(da Italia Oggi, 31 ottobre 2011)
Il governo non vuole mettere le mani nelle tasche degli italiani. Perciò il lavoro sporco lo fa fare ai sindaci. È un po' questa la piega che sta prendendo la riforma federalista. Infatti: i saldi di bilancio non si possono discutere; ma i sindaci lamentano che con i tagli ai trasferimenti non hanno più le risorse per garantire i servizi essenziali; la risposta arrivata con il decreto legislativo varato la scorsa settimana dal consiglio dei ministri è quella di sbloccare la fiscalità locale.
Da un certo punto di vista è nella logica del federalismo la sostituzione dei trasferimenti statali con l'imposizione locale, perché proprio su questa il cittadino può più facilmente esercitare il suo diritto di controllo politico (il famoso pago, vedo, voto). L'impressione è che però, in concreto, dietro i nobili principi si nasconda la più classica delle fregature: un aumento complessivo delle imposte. È infatti questa la direzione presa dal decreto legislativo appena varato, che modifica chirurgicamente quattro dei precedenti provvedimenti sul federalismo. A senso unico.

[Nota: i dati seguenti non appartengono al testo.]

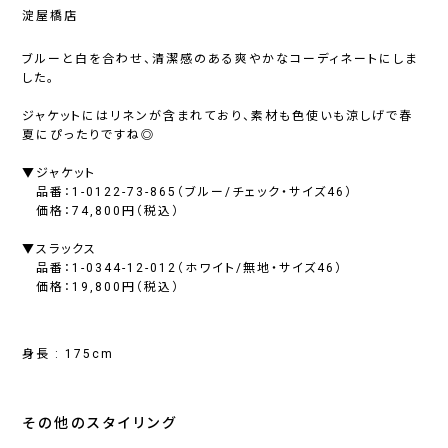
淀屋橋店
ブルーと白を合わせ、清潔感のある爽やかなコーディネートにしま
した。
ジャケットにはリネンが含まれており、素材も色使いも涼しげで春
夏にぴったりですね◎
▼ジャケット
品番：1-0122-73-865（ブルー/チェック・サイズ46）
価格：74,800円（税込）
▼スラックス
品番：1-0344-12-012（ホワイト/無地・サイズ46）
価格：19,800円（税込）
身長 : 175cm
その他のスタイリング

Si introduce infatti il nuovo tributo comunale destinato a coprire i costi della raccolta dei rifiuti e dei servizi indivisibili (illuminazione, sicurezza ecc.), il Res; si anticipa di un anno l'entrata in vigore dell'imposta municipale sugli immobili, l'Imu, che dal 2013 prenderà il posto di numerose imposte minori, nonché dell'Ici e dell'Irpef; si prevede inoltre l'anticipo al 2013 dell'entrata in vigore della compartecipazione al gettito dei tributi erariali immobiliari e il ritorno alla compartecipazione Irpef invece che Iva, troppo sperequata dal punto di vista territoriale. A onor del vero nell'ultimo decreto sul federalismo non ci sono solo imposte, ma si prevede anche l'anticipo al 2015 dell'entrata in vigore del meccanismo dei fabbisogni standard. È il cuore della riforma, lo strumento che dovrebbe garantire la riduzione degli sprechi nella spesa pubblica, soprattutto quella sanitaria, mediante l'allineamento di tutte le regioni alle performance di quelle più virtuose. Le regioni che non ce la faranno dovranno aumentare le imposte ai propri residenti, pagando il relativo costo politico. Per i contribuenti è l'ultima speranza, ma anche un rischio di nuove imposte.
Ps: Rimane un dubbio. Ma i fondi che dal 2013 non saranno più trasferiti agli enti locali, che fine faranno?